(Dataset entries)
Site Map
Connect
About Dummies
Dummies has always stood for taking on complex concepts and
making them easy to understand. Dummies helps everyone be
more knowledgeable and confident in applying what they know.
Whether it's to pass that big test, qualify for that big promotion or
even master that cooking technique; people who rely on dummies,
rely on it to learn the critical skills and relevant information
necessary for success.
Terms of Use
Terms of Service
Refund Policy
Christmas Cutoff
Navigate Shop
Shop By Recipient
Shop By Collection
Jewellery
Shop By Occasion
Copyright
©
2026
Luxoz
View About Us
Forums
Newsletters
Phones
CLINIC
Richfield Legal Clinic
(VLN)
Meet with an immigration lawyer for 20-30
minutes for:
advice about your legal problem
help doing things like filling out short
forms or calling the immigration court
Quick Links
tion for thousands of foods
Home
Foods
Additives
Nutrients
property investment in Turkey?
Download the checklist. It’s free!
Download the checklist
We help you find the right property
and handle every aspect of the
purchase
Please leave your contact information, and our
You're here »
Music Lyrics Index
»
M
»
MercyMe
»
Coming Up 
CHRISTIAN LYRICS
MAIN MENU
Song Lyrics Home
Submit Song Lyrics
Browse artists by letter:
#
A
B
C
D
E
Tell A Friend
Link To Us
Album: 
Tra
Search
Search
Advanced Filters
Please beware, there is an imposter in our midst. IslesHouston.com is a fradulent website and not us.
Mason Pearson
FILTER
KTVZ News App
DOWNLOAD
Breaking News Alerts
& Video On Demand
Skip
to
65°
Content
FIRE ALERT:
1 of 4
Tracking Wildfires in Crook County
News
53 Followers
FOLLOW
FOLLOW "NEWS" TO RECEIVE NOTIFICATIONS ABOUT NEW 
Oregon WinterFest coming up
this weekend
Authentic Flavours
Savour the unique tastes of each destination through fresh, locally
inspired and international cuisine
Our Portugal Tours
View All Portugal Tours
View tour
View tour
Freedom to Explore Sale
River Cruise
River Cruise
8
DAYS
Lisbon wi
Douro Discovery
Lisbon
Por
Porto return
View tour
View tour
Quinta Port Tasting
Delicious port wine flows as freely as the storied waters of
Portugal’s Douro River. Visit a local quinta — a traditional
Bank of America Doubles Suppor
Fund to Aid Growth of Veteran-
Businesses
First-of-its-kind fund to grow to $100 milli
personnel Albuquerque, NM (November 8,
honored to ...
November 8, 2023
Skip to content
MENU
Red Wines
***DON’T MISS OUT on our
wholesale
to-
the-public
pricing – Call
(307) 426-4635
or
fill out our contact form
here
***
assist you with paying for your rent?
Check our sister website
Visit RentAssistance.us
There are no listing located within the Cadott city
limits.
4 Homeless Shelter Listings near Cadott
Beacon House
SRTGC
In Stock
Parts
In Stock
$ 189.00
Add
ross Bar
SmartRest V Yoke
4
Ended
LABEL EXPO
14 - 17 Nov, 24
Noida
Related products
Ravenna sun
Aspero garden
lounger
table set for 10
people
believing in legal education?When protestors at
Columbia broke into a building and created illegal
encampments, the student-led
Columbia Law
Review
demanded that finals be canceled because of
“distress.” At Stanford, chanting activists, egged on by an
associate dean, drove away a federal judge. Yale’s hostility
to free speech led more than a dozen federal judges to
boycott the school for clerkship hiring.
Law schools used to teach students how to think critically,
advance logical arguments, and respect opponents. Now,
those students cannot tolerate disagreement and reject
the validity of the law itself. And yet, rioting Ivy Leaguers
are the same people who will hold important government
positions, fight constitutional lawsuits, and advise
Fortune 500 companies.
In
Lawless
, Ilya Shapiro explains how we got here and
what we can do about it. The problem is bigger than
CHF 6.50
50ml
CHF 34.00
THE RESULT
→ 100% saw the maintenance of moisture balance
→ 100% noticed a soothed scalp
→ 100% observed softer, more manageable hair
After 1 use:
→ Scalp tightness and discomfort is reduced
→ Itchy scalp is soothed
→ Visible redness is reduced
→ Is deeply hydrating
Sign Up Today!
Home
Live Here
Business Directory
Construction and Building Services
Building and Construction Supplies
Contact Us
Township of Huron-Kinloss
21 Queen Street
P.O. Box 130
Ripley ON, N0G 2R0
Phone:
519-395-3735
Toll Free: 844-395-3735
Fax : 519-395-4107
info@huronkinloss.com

-- TASK GOAL --
Write out once more the lines above beginning at the line with "Ripley ON, N0G 2R0"; continue through the final line and stop there.

-- SOLVED EXERCISE --
Ripley ON, N0G 2R0
Phone:
519-395-3735
Toll Free: 844-395-3735
Fax : 519-395-4107
info@huronkinloss.com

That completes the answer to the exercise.